Contributors:Dworkin I., Frankino W.A., Bakota E., Wilkinson G.S., Wolf J.B., Shingleton A.W.
Artificial selection offers a powerful tool for the exploration of how selection and development shape the evolution of morphological scaling relationships. An emerging approach models the expression and evolution of morphological scaling relationships as a function of variation among individuals in the developmental mechanisms that regulate trait growth.
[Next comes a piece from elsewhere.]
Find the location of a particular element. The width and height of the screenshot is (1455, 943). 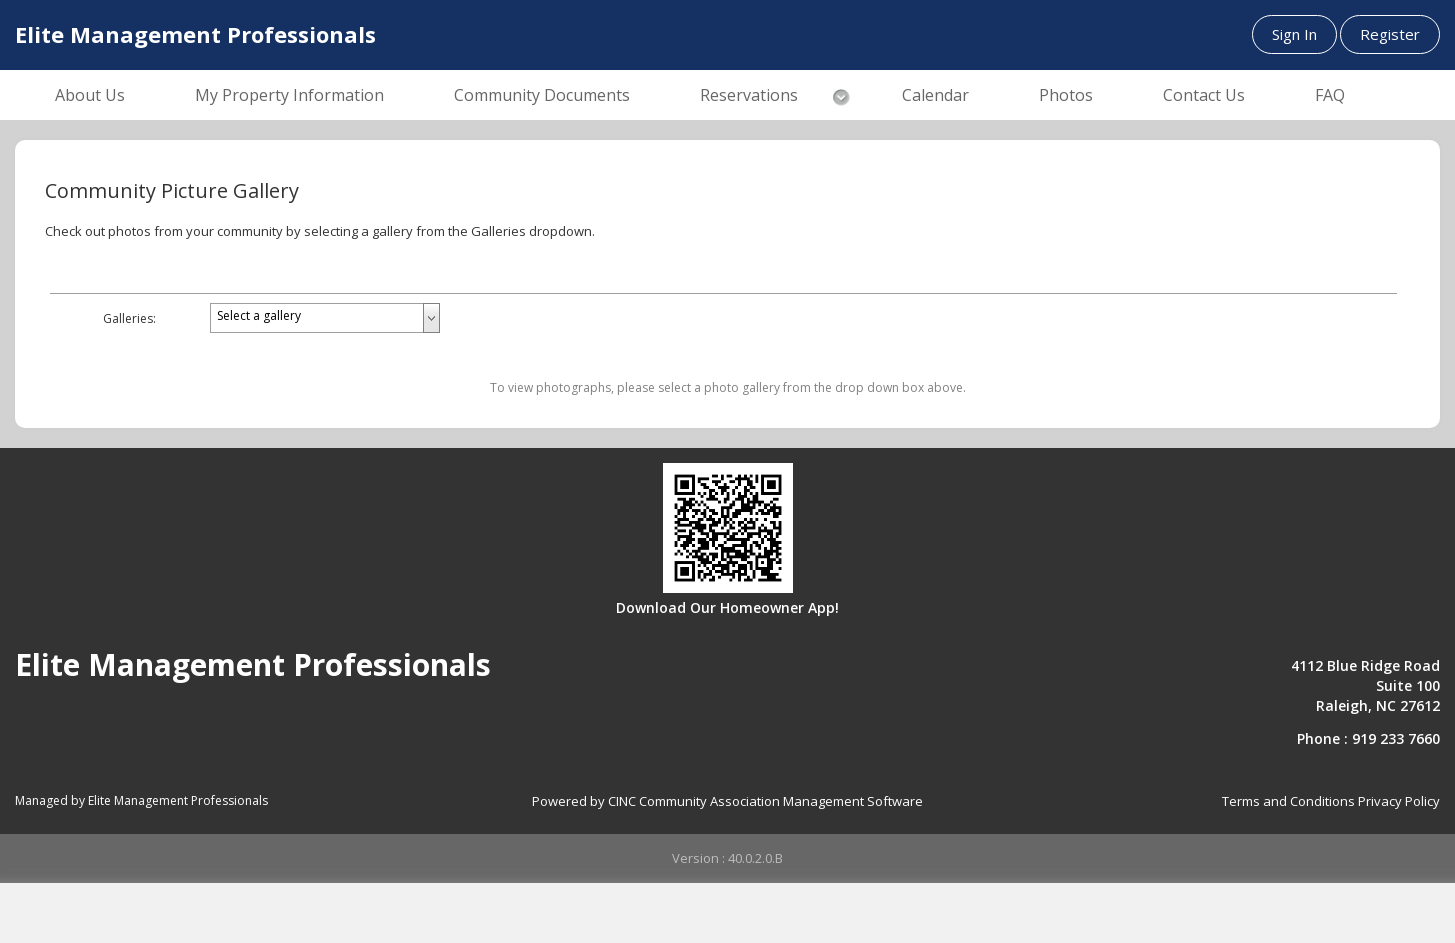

These models posit the existence of genotype-specific morphological scaling relationships that are unseen or “cryptic.” Within-population allelic variation at growth-regulating loci determines how these individual cryptic scaling relationships are distributed, and exposure to environmental factors that affect growth determines the size phenotype expressed by each individual on their cryptic, genotype-specific scaling relationship. These models reveal that evolution of the intercept and slope of the population-level static allometry is determined, often in counterintuitive ways, largely by the shape of the distribution of these underlying individual-level scaling relationships. Here we review this modeling framework and present the wing-body size individual cryptic scaling relationships from a population of Drosophila melanogaster. To determine how these models might inform interpretation of published work on scaling relationship evolution, we review studies where artificial selection was applied to alter the parameters of population-level static allometries. Finally, motivated by our review, we outline areas in need of empirical work and describe a research program to address these topics; the approach includes describing the distribution of individual cryptic scaling relationships across populations and environments, empirical testing of the model’s predictions, and determining the effects of environmental heterogeneity on realized trait distributions and how this affects allometry evolution.